After showcasing extensive knowledge in law enforcement and firearms, Osbourne came out against illegal immigration, saying "absolutely" to the idea that a swath of criminals were let in during the Biden administration, when millions of immigrants poured across the border illegally.

Osbourne, originally from London, said he did not think it was fair for illegal immigrants to skip the process he and others have gone through. This included a lengthy visa process, 10 years with a green card, and a citizenship test, he explained.

RELATED: 'Cosby Show' actress on disgraced former boss: 'Separate the creator from the creation'

Photo by Dimitrios Kambouris/Getty Images for EJAF

Hollywood homeless

The two men spent significant time discussing the conditions of Los Angeles and Hollywood, particularly as it pertains to taxation and homelessness.

"There's not just bodies in the street, bro. It looks like they're dead," Kennedy explained, adding that he has seen people using heroin in broad daylight.

"We have to use common sense because the psychos have taken over," he said.

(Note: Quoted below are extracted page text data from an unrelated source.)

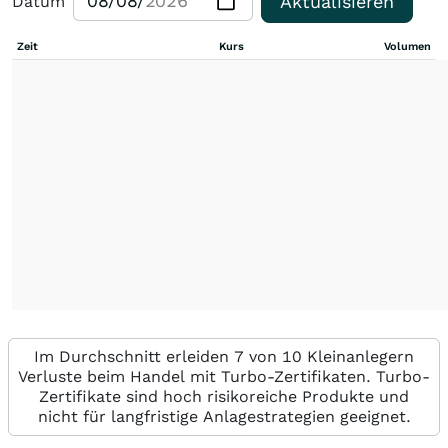
Aktualisieren
Datum
Zeit
Kurs
Volumen
Im Durchschnitt erleiden 7 von 10 Kleinanlegern
Verluste beim Handel mit Turbo-Zertifikaten. Turbo-
Zertifikate sind hoch risikoreiche Produkte und
nicht für langfristige Anlagestrategien geeignet.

Osbourne shared his own stories, saying that his children go to a school that is mere feet from a homeless encampment under a bridge that he has complained about numerous times. The podcaster was baffled at the conditions near the school due to the sheer amount he pays in taxes.

"No one's going to change," he said of California's elites. "And it comes down to the fires. Didn't the fires teach you that?"

Osbourne then offered the following conclusion about woke celebrities: "Half these people at the f**king awards, all their houses burned to the ground because of f**king stupid people in charge," yet they are still playing along.